They are not all equally loved, supported, or even admired.
I'm a teacher, and as a teacher, I have favorite students. I had a hard time admitting this to myself for some time. For a while, I held onto the untenable ideal that a teacher should support and nurture students equally, like a parent or Jesus or something. You know- all that Good Shepherd type bullshit. But, this model and ideal, admirable as it appears, does not accurately describe reality.
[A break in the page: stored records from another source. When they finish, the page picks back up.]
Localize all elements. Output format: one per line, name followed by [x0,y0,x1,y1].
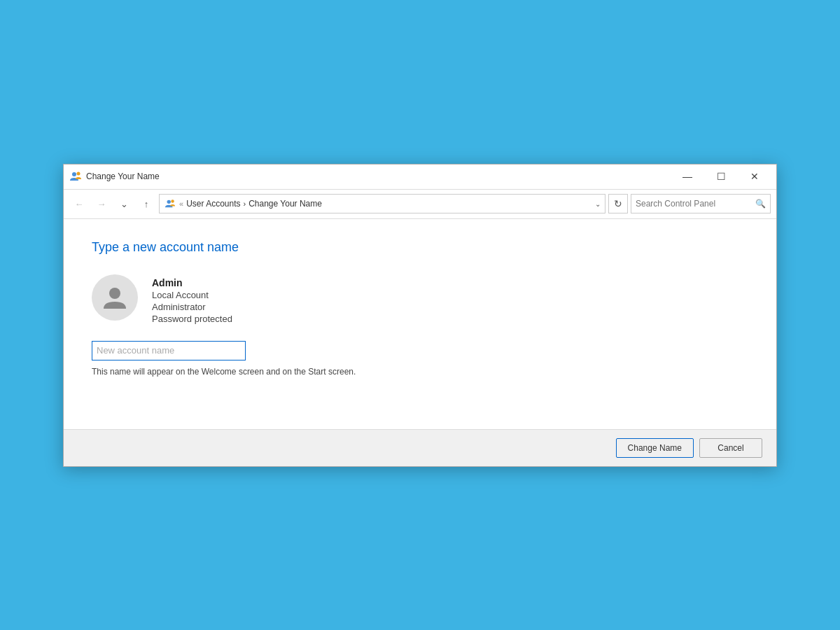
cancel-button[interactable]: Cancel [699,438,762,458]
search-bar: 🔍 [631,194,771,214]
account-meta-admin: Administrator [152,302,232,312]
svg-point-4 [109,288,120,299]
account-info: Admin Local Account Administrator Passwo… [92,274,748,324]
address-bar[interactable]: « User Accounts › Change Your Name ⌄ [159,194,606,214]
avatar [92,274,138,321]
hint-text: This name will appear on the Welcome scr… [92,367,356,377]
nav-bar: ← → ⌄ ↑ « User Accounts › Change Your Na… [64,190,776,219]
window-icon [69,170,82,183]
close-button[interactable]: ✕ [738,166,771,187]
address-icon [164,197,176,210]
window: Change Your Name — ☐ ✕ ← → ⌄ ↑ « User Ac… [63,164,777,467]
breadcrumb-current: Change Your Name [248,199,322,209]
back-button[interactable]: ← [69,194,89,214]
window-title: Change Your Name [86,172,671,181]
new-account-name-input[interactable] [92,341,246,360]
svg-point-2 [167,200,171,204]
svg-point-0 [72,172,76,176]
dropdown-button[interactable]: ⌄ [114,194,134,214]
forward-button[interactable]: → [92,194,111,214]
maximize-button[interactable]: ☐ [705,166,737,187]
minimize-button[interactable]: — [671,166,704,187]
footer: Change Name Cancel [64,429,776,466]
change-name-button[interactable]: Change Name [616,438,694,458]
content-area: Type a new account name Admin Local Acco… [64,219,776,429]
window-controls: — ☐ ✕ [671,166,771,187]
svg-point-3 [171,200,174,202]
address-chevron-icon[interactable]: ⌄ [595,200,601,208]
search-icon[interactable]: 🔍 [755,199,766,209]
up-button[interactable]: ↑ [136,194,156,214]
breadcrumb-parent[interactable]: User Accounts [186,199,240,209]
search-input[interactable] [636,199,752,209]
title-bar: Change Your Name — ☐ ✕ [64,164,776,190]
account-meta-local: Local Account [152,290,232,300]
breadcrumb-arrow: › [244,200,246,208]
account-name: Admin [152,277,232,288]
breadcrumb-separator: « [179,200,183,208]
svg-point-1 [77,172,80,176]
account-details: Admin Local Account Administrator Passwo… [152,274,232,324]
refresh-button[interactable]: ↻ [608,194,628,214]
section-title: Type a new account name [92,240,748,255]
account-meta-password: Password protected [152,314,232,324]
There are some students who just get it, and I find them absolute joys to teach. I don't mean that they necessarily have high levels of English. What I mean is that they learn well. They use the English they have to communicate effectively, eagerly make new language items their own, and consciously find connections and links in the language. These are the students who can guess words from context, who use expressive (if inaccurate) language to communicate their ideas, and who are capable of quickly making the language part of themselves. I have several students like this, and I really appreciate them.
There are others, though.
I like to think of myself as a pretty effective teacher and communicator, and I think that I've cracked open a few hard nuts in my time. However, there are a few (I want to emphasize few) students whom I've had that I grudgingly must describe as "really fucking thick." A common thread, I've noticed, is an infuriating lack of confidence, a lack of creativity, and an ingrained belief that English is "difficult." Many of these students seem absolutely petrified of being wrong, petrified of sticking their foot into something so "difficult." They sometimes freeze to the point where they will stare at their text book, not talking to me, not talking to their classmates, and stay silent, afraid of mistakes they have not yet made.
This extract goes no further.